Search the material for lines containing the word "Full", and copy each one.
[RECORDED INFORMATION Boundary: Start]
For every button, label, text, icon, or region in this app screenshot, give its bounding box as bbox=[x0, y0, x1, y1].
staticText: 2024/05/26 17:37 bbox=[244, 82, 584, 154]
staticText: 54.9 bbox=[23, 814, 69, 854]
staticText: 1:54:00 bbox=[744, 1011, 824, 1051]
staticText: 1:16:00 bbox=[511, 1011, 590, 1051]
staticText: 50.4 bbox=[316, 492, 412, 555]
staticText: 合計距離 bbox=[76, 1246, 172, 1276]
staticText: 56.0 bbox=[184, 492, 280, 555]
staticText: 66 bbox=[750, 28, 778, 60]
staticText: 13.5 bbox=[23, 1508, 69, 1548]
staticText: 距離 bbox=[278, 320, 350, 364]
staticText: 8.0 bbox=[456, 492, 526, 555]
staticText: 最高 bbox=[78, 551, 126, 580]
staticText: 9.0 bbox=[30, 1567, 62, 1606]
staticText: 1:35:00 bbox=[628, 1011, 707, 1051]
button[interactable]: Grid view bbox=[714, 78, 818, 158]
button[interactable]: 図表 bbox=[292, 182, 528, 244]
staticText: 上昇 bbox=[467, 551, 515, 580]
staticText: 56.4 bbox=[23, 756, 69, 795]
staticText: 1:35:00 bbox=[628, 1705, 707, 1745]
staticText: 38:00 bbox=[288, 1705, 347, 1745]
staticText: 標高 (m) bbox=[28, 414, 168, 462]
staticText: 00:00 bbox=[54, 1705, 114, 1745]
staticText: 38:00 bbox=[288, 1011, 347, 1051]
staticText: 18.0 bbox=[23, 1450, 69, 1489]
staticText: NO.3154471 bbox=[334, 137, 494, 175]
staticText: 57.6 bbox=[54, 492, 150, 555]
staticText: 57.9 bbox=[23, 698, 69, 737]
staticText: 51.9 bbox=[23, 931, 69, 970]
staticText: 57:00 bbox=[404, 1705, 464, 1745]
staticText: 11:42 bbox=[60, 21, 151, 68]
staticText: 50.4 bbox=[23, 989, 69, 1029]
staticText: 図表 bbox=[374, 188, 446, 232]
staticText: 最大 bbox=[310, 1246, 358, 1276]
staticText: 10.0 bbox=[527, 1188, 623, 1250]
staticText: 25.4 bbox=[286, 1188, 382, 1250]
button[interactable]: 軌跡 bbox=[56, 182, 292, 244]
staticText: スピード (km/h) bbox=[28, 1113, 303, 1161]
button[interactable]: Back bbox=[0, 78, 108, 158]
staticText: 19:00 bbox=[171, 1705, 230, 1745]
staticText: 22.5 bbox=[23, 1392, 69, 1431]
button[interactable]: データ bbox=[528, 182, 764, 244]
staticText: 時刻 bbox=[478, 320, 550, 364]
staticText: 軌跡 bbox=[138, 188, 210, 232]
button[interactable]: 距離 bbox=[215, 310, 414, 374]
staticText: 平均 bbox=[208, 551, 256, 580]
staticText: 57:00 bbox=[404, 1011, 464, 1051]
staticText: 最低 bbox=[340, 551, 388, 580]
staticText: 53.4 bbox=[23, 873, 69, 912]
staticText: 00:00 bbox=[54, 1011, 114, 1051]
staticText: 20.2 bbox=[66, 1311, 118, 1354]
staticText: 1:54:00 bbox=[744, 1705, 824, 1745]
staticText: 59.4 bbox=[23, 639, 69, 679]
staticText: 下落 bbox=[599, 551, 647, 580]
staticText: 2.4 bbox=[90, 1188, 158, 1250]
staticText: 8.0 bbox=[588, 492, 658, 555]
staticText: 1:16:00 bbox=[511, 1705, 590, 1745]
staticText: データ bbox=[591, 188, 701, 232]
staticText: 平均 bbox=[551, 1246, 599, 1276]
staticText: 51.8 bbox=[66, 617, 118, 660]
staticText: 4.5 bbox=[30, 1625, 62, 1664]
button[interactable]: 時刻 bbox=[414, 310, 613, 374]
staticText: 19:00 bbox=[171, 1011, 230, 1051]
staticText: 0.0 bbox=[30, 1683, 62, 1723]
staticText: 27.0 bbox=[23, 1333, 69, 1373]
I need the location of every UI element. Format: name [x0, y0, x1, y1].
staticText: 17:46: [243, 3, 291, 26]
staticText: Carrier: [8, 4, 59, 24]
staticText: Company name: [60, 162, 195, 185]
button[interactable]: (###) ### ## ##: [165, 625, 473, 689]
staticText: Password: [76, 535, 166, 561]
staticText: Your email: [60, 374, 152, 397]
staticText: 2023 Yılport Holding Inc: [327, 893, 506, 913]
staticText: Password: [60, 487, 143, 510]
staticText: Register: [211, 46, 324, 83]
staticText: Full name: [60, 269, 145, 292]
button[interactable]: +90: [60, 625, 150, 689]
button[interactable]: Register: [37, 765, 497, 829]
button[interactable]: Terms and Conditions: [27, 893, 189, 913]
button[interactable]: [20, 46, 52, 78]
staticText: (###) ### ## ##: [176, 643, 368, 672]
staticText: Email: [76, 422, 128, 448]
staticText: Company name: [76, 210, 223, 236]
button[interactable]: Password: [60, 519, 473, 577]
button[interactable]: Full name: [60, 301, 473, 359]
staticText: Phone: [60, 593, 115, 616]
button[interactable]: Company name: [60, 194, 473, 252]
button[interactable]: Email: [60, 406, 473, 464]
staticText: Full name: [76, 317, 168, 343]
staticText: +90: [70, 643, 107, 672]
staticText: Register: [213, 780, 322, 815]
[RECORDED INFORMATION Boundary: End]
■ OUTPUT FOR THIS EXERCISE:
staticText: Full name: [60, 269, 145, 292]
button[interactable]: Full name: [60, 301, 473, 359]
staticText: Full name: [76, 317, 168, 343]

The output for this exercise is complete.